**PROBLEM DETAILS**. Below is a set of records. Repeat all of them exactly.

+===+

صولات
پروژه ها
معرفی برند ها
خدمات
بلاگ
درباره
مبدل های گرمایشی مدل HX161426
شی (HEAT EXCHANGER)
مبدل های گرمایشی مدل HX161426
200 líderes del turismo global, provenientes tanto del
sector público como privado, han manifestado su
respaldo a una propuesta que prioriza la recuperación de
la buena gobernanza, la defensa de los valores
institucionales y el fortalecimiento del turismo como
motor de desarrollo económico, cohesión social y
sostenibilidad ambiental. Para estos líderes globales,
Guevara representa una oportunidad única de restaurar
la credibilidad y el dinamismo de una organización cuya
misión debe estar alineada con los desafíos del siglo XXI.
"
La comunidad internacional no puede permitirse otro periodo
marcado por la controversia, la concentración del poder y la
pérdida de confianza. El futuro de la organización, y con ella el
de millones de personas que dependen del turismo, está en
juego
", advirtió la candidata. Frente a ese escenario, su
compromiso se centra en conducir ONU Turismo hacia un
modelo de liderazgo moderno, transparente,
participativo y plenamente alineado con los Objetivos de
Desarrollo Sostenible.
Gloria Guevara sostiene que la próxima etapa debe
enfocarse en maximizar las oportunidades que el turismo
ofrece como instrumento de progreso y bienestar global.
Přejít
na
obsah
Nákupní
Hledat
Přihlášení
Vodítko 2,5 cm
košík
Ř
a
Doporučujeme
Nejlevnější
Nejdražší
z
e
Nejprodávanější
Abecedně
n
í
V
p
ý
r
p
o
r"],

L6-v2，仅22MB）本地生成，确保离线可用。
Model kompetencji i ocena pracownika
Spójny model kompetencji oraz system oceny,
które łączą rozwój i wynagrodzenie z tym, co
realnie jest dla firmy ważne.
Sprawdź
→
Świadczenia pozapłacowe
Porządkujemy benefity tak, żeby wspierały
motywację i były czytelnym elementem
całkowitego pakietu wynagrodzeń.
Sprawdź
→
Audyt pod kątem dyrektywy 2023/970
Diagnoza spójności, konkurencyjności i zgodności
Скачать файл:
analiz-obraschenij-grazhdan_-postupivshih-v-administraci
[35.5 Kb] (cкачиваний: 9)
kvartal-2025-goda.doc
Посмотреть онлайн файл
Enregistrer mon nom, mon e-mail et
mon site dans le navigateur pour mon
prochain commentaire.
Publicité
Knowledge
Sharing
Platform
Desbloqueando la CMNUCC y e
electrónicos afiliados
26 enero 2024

+===+

**SOLUTION FOR THIS TASK**.
صولات
پروژه ها
معرفی برند ها
خدمات
بلاگ
درباره
مبدل های گرمایشی مدل HX161426
شی (HEAT EXCHANGER)
مبدل های گرمایشی مدل HX161426
200 líderes del turismo global, provenientes tanto del
sector público como privado, han manifestado su
respaldo a una propuesta que prioriza la recuperación de
la buena gobernanza, la defensa de los valores
institucionales y el fortalecimiento del turismo como
motor de desarrollo económico, cohesión social y
sostenibilidad ambiental. Para estos líderes globales,
Guevara representa una oportunidad única de restaurar
la credibilidad y el dinamismo de una organización cuya
misión debe estar alineada con los desafíos del siglo XXI.
"
La comunidad internacional no puede permitirse otro periodo
marcado por la controversia, la concentración del poder y la
pérdida de confianza. El futuro de la organización, y con ella el
de millones de personas que dependen del turismo, está en
juego
", advirtió la candidata. Frente a ese escenario, su
compromiso se centra en conducir ONU Turismo hacia un
modelo de liderazgo moderno, transparente,
participativo y plenamente alineado con los Objetivos de
Desarrollo Sostenible.
Gloria Guevara sostiene que la próxima etapa debe
enfocarse en maximizar las oportunidades que el turismo
ofrece como instrumento de progreso y bienestar global.
Přejít
na
obsah
Nákupní
Hledat
Přihlášení
Vodítko 2,5 cm
košík
Ř
a
Doporučujeme
Nejlevnější
Nejdražší
z
e
Nejprodávanější
Abecedně
n
í
V
p
ý
r
p
o
r"],

L6-v2，仅22MB）本地生成，确保离线可用。
Model kompetencji i ocena pracownika
Spójny model kompetencji oraz system oceny,
które łączą rozwój i wynagrodzenie z tym, co
realnie jest dla firmy ważne.
Sprawdź
→
Świadczenia pozapłacowe
Porządkujemy benefity tak, żeby wspierały
motywację i były czytelnym elementem
całkowitego pakietu wynagrodzeń.
Sprawdź
→
Audyt pod kątem dyrektywy 2023/970
Diagnoza spójności, konkurencyjności i zgodności
Скачать файл:
analiz-obraschenij-grazhdan_-postupivshih-v-administraci
[35.5 Kb] (cкачиваний: 9)
kvartal-2025-goda.doc
Посмотреть онлайн файл
Enregistrer mon nom, mon e-mail et
mon site dans le navigateur pour mon
prochain commentaire.
Publicité
Knowledge
Sharing
Platform
Desbloqueando la CMNUCC y e
electrónicos afiliados
26 enero 2024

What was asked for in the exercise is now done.